The blow-dryer has been a source of confusion for me since we began dating (and tussling) 2 years ago. It seemed odd to me that a single 39 yr old dad came complete with a blow-dryer. I wondered if this was God’s version of a Howard Johnson’s. (free sex and blow-dryer included!) Of course, I suppose it makes sense that a man having shoulder length amber tresses would have a blow-dryer, but when I asked him about it, he claimed he had one because it warmed him up when he got out of the shower. I did not think about it again, but then my imagination and the clues got the better of me.

Every morning, the blow dryer wakes me up. Not enough to merit getting out of bed, but enough for me to wonder why the hell he has it on for so long.

Clue #1 He has the blow-dryer running for so long, yet when he hugs me goodbye, his hair is still wet when it falls into my face.

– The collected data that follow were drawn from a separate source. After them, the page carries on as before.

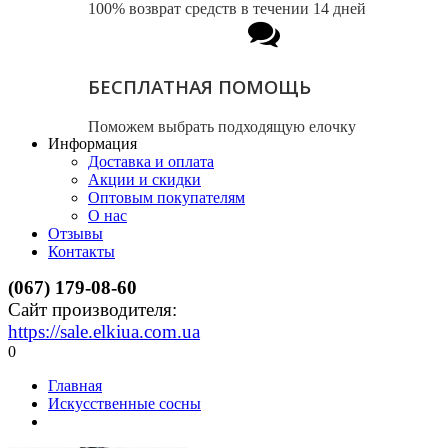
100% возврат средств в течении 14 дней
БЕСПЛАТНАЯ ПОМОЩЬ
Поможем выбрать подходящую елочку
Информация
Доставка и оплата
Акции и скидки
Оптовым покупателям
О нас
Отзывы
Контакты
(067) 179-08-60
Сайт производителя:
https://sale.elkiua.com.ua
0
Главная
Искусственные сосны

Clue #2 He is thin, so unless he takes extra care in drying only his private areas, it shouldn’t take him THAT long to blow dry his self.

Clue # 3 He is incredibly fresh-smelling down there. This is the biggest clue that tipped me off. Not that I go around sniffing other people’s privates (because that’s just weird) but I have , on occasion, found my skullage in a few men’s privatal areas. (Stop your wild thinking- one at a time) My Rockstar happens to have no smell in his boxers that is reminiscent of  sweat, un-dried or un-washed junk, etc.

THEREFORE, it is my suspicion that my Rockstar blow-dries his pudenda and other assorted lower areas, including his ass.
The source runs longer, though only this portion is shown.